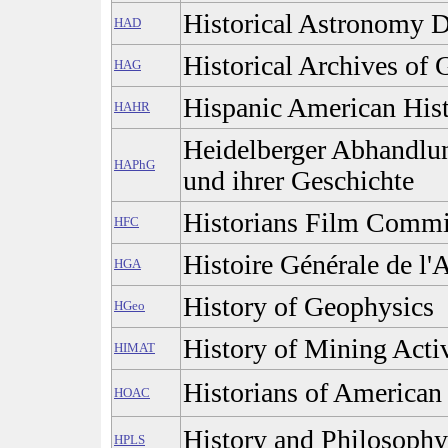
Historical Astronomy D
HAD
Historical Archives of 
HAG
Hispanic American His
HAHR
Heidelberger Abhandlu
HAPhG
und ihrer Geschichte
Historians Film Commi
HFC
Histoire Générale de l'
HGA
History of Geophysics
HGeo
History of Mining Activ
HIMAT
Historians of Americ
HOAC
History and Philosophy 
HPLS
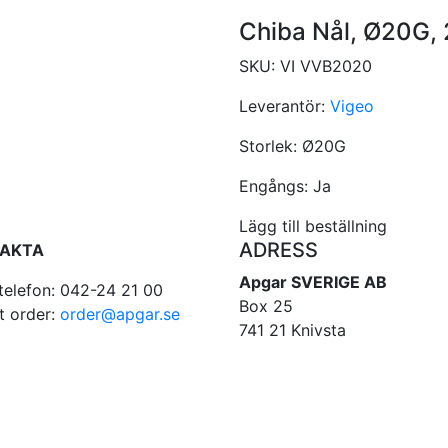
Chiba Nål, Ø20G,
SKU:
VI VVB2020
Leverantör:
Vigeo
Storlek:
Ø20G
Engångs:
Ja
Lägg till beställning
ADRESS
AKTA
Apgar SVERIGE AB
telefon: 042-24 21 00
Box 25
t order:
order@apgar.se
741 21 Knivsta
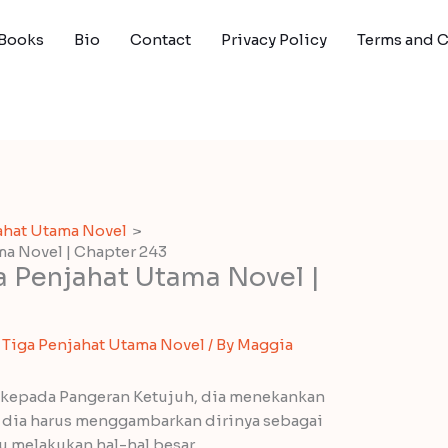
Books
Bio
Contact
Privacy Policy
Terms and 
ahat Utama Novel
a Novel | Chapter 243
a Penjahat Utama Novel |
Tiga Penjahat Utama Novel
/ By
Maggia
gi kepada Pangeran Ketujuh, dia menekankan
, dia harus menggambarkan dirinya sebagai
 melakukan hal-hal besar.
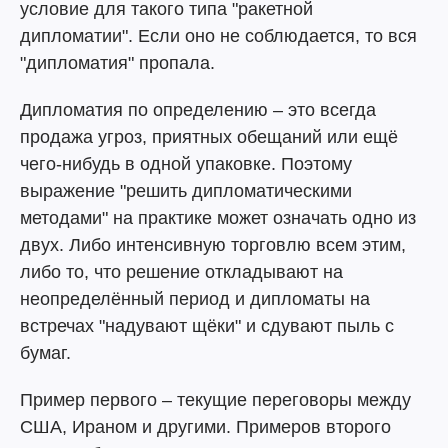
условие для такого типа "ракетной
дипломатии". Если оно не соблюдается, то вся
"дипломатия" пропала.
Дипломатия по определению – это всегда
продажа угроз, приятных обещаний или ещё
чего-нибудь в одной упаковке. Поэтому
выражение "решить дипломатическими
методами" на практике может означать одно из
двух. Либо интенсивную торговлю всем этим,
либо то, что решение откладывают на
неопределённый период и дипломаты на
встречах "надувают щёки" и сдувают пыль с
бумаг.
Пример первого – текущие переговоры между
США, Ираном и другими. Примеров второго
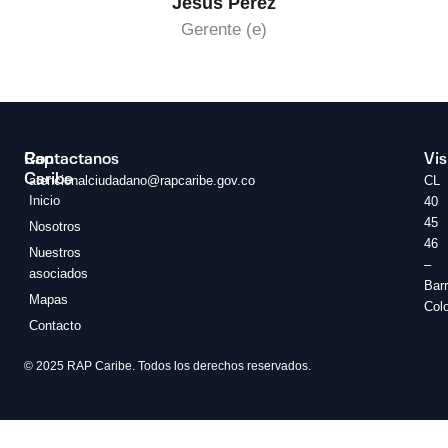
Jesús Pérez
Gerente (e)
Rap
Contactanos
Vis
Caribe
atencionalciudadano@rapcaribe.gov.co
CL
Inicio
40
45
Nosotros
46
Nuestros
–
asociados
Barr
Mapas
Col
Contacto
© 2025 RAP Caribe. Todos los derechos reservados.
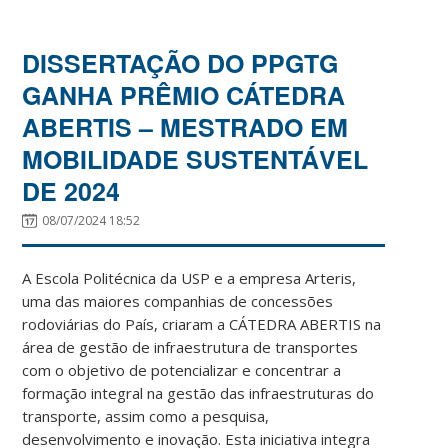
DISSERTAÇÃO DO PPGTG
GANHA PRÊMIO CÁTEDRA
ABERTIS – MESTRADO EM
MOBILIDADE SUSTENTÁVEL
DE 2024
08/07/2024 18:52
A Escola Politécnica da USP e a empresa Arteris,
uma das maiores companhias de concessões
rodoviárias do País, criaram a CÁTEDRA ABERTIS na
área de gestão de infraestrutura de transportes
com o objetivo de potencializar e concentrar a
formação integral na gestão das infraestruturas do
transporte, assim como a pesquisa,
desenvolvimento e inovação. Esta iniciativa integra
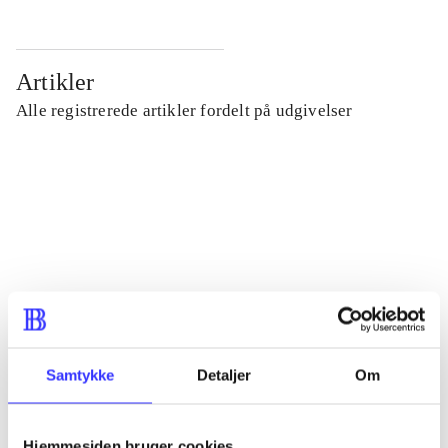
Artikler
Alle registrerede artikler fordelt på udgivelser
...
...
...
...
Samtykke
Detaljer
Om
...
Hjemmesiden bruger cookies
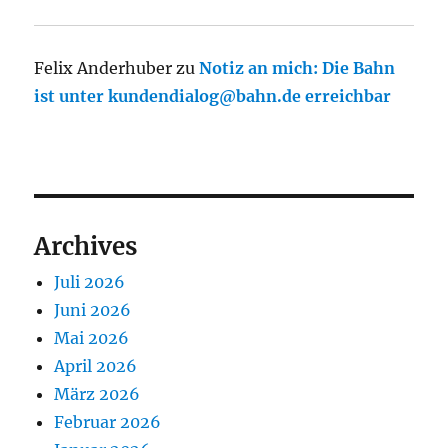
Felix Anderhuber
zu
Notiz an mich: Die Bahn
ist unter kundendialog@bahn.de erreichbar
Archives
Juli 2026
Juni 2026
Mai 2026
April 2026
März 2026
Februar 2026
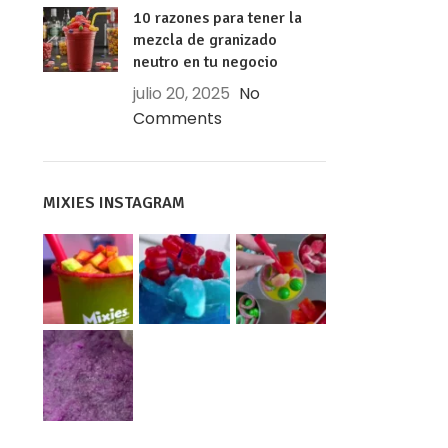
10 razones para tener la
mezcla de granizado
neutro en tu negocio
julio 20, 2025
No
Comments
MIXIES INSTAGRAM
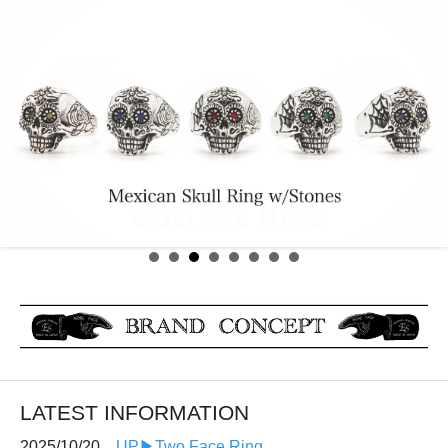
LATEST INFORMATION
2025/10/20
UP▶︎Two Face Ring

____

Leaving out the pictures, print each line of the records above from the first up to and including the one that contains "условие для такого", exactly as written.

Historical Astronomy D
HAD
Historical Archives of 
HAG
Hispanic American His
HAHR
Heidelberger Abhandlu
HAPhG
und ihrer Geschichte
Historians Film Commi
HFC
Histoire Générale de l'
HGA
History of Geophysics
HGeo
History of Mining Activ
HIMAT
Historians of Americ
HOAC
History and Philosophy 
HPLS
Chiba Nål, Ø20G,
SKU:
VI VVB2020
Leverantör:
Vigeo
Storlek:
Ø20G
Engångs:
Ja
Lägg till beställning
ADRESS
AKTA
Apgar SVERIGE AB
telefon: 042-24 21 00
Box 25
t order:
order@apgar.se
741 21 Knivsta
Books
Bio
Contact
Privacy Policy
Terms and 
ahat Utama Novel
a Novel | Chapter 243
a Penjahat Utama Novel |
Tiga Penjahat Utama Novel
/ By
Maggia
gi kepada Pangeran Ketujuh, dia menekankan
, dia harus menggambarkan dirinya sebagai
 melakukan hal-hal besar.
условие для такого типа "ракетной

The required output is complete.